Ronald v. Barkley

20 F. Cas. 1148, 1 Brock. 356
CourtU.S. Circuit Court for the District of Virginia
DecidedNovember 15, 1818
StatusPublished
Cited by2 cases

This text of 20 F. Cas. 1148 (Ronald v. Barkley) is published on Counsel Stack Legal Research, covering U.S. Circuit Court for the District of Virginia primary law. Counsel Stack provides free access to over 12 million legal documents including statutes, case law, regulations, and constitutions.

Bluebook
Ronald v. Barkley, 20 F. Cas. 1148, 1 Brock. 356 (circtdva 1818).

Opinion

MARSHALL, Circuit Justice.

1st. The court will first consider the claim of Anne Barkley on the purchasers. It seems well settled, in modern practice, that the officer who executes an elegit does not put the creditor in actual possession of the land, but gives him only a legal possession, which he must enforce by ejectment. It seems, also, to be settled, that if the actual possession be withheld by the owner of the land, without the fault-of the tenant by elegit, he will have a right to hold over; but if, from the act of the creditor himself, or of a third person, the rents and profits of the extended lands be not received, the creditor cannot hold over, but his estate expires when his debt might have been satisfied. How do these principles apply to the facts of this case?

Prom August, 1800, when the inquest was taken, to some time in the year 1805, when the ejectment was brought, the creditor appears to have acquiesced entirely in the possession of Ronald’s heirs. There is no reason to suspect, that their possession was not with her full assent other than is furnished by the ejectment brought in 1805. It will not be denied, that an ejectment brought within a reasonable time may amount to prima facie evidence, that the possession, thus adver-sarily maintained, was originally adversary; but it cannot be admitted, that the creditor, after this long and quiet acquiescence, can be allowed to say, that she has been held out against her will. In this case, the creditor does not say it. She says, she was not bound to bring her ejectment. If, by this, her counsel intends to say, that she might, for an unlimited time, leave Ronald’s heirs in the reception of the profits, and keep her elegit in force, I answer, that I think the law is otherwise. It has been adjudged and settled, that the estate by elegit continues, not until the debt be actually satisfied, but until it might have been satisfied. This principle is entitled to peculiar respect, where third persons are interested. The creditors of Ronald had rights which could not be suspended or impaired by these arrangements. Nor can it avail Mrs. Barkley, as against the purchasers, that they received the possession from Ronald’s heirs, subject, as they held it, to the elegit. They received a right to the possession, whenever the elegit should, in law, expire, from the creditors at whose suit the lands were sold; and their taking immediate possession, could not alter or postpone the right, unless by special contract.

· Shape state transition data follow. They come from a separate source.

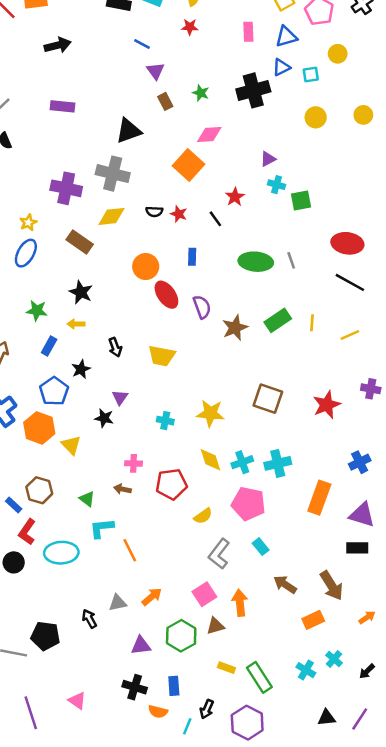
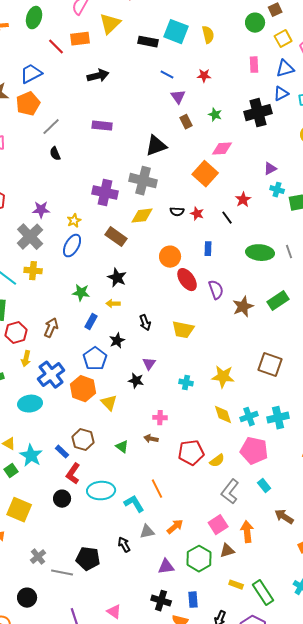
red star: (190, 27) -> (204, 76), moved
red pentagon: (171, 484) -> (191, 453), moved
cyan L-shape: (102, 528) -> (134, 504), moved, turned 65

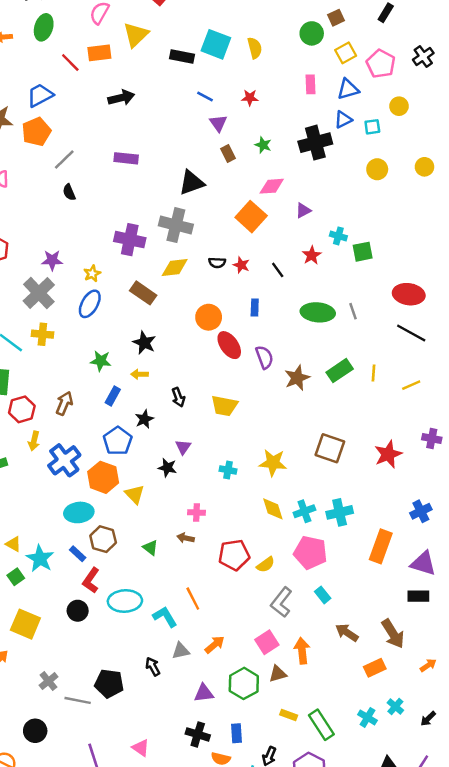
purple triangle: (270, 169) -> (303, 210), moved
red star: (243, 200) -> (312, 255), moved
cyan ellipse: (30, 404) -> (79, 512), moved

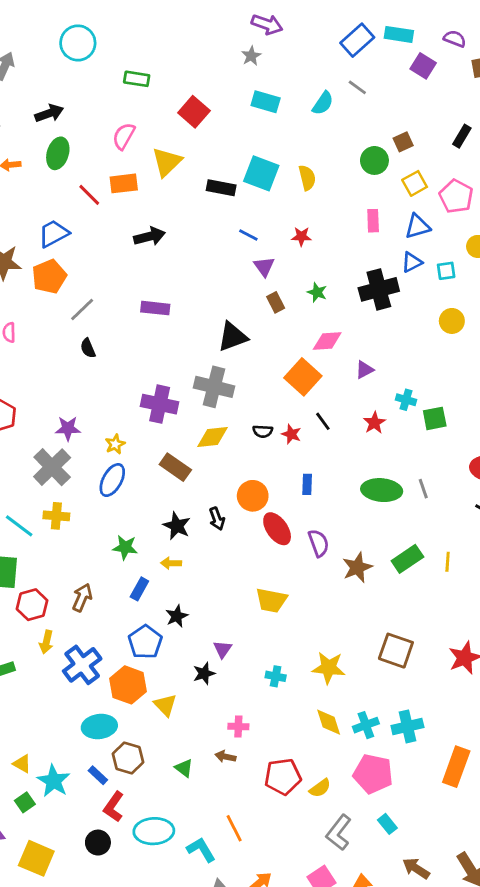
black line: (278, 270) -> (323, 421), moved
black arrow: (178, 397) -> (217, 519), moved
black star: (167, 468) -> (204, 673), turned -30

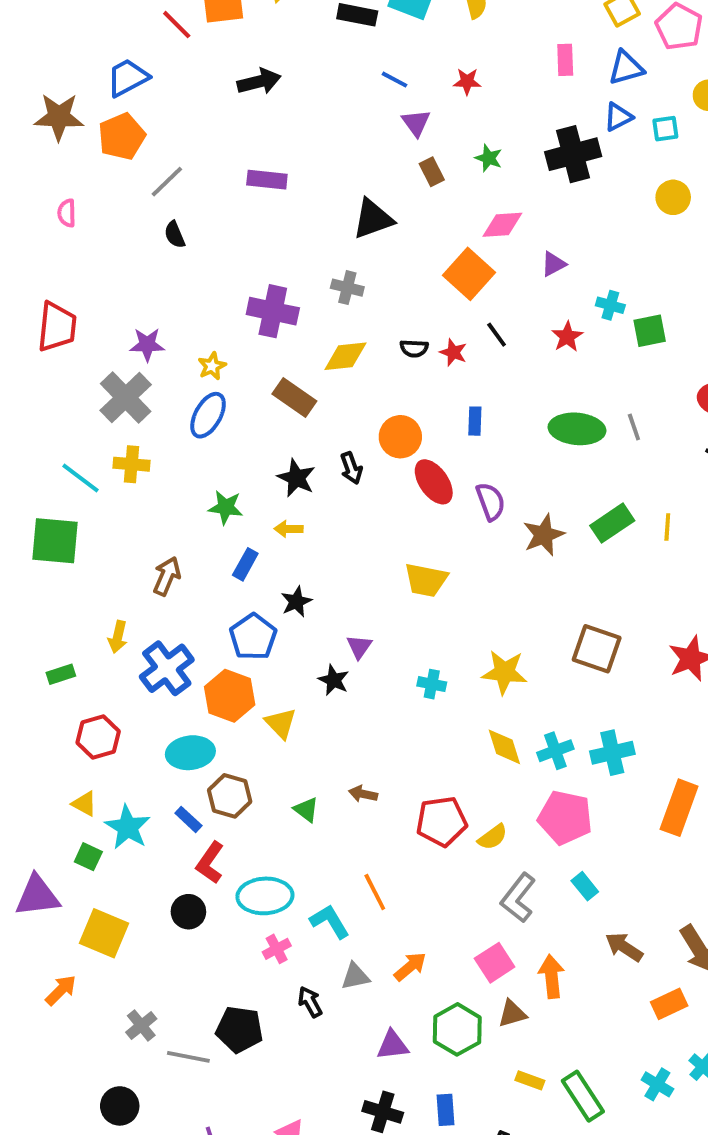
gray cross: (214, 387) -> (347, 288), size x0.6
red hexagon: (32, 605) -> (98, 737), moved
black star: (204, 673) -> (334, 680), turned -30
pink cross: (238, 726) -> (277, 949), moved, turned -30
green square: (25, 802) -> (88, 857), turned -30

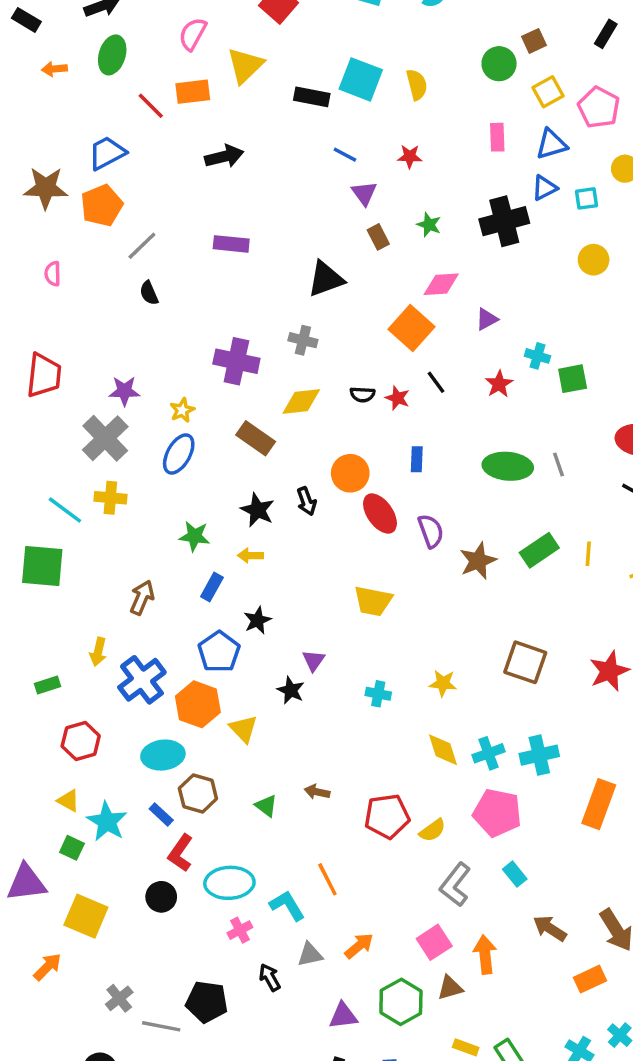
yellow star: (504, 672) -> (443, 683), size x0.7

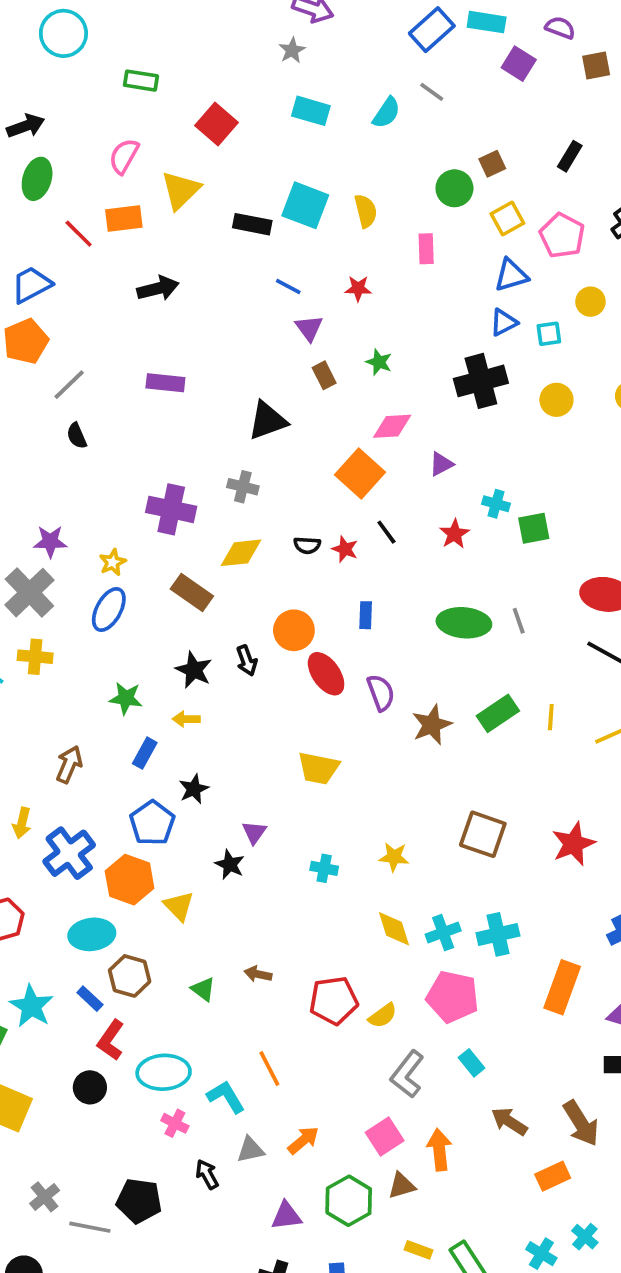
pink rectangle: (497, 137) -> (426, 249), moved
black cross: (504, 221) -> (481, 381), moved
pink cross: (240, 930) -> (175, 1123), turned -35

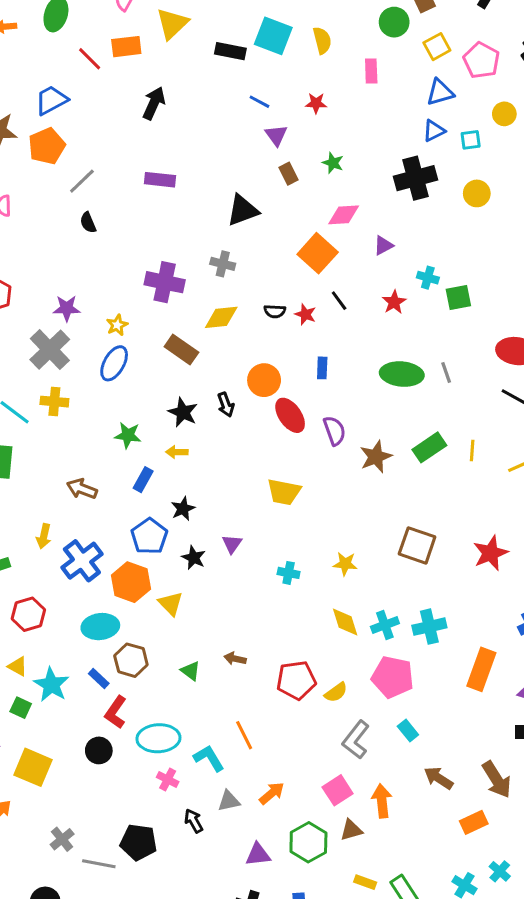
black arrow: (158, 288) -> (154, 103), turned -52
brown arrow: (69, 764) -> (82, 489), turned -92
black star: (230, 865) -> (194, 558), moved

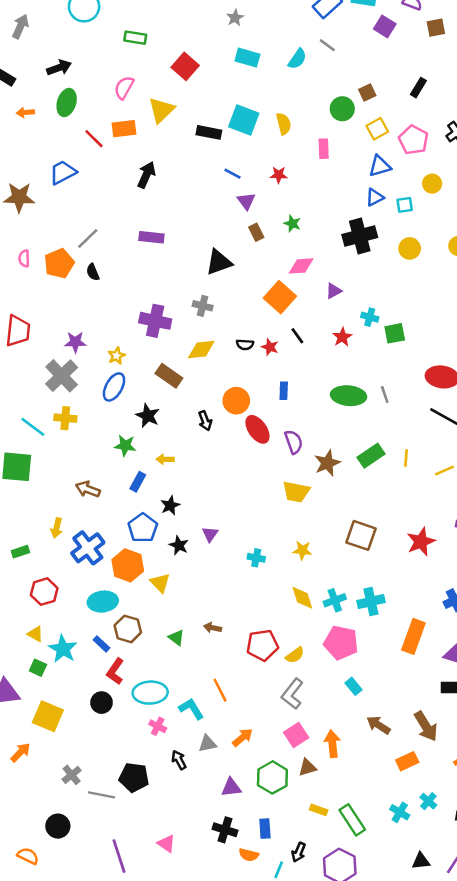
orange pentagon: (47, 146) -> (59, 263), moved
black star: (183, 412) -> (148, 416), moved
yellow trapezoid: (284, 492) -> (296, 492), moved
gray L-shape: (356, 740) -> (292, 694), moved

I think it, then, too clear for controversy, that the profits for the time between the inquest and the service of the ejectment, are to be deducted from the debt, so far as respects the purchasers, in like manner as if they had been actually received. The time between the service of the ejectment, and the deed of January, 1806, may admit of more doubt. The non-delivery of possession, when demanded by the tenant by elegit, does not appear to me to be a tort, for which the guardian is alone personally responsible. The possession being the possession of the infants, continued for them by their guardian, I rather incline to the opinion, that it is such a holding by the infants, as prolongs the term of the elegit. I have felt, and do feel, great doubts on this part of the case. But it must be decided, and I think the objections to this, less weighty than those to the contrary opinion. If the term might have been prolonged, this is the legal effect of the ejectment on the estate by elegit, and by that legal effect the purchasers are bound. 1 doubted, whether the purchasers could be required to take notice of an ejectment, which was dismissed; but, be this as it may, they are bound by the elegit, according to its legal extent, of which they must take notice.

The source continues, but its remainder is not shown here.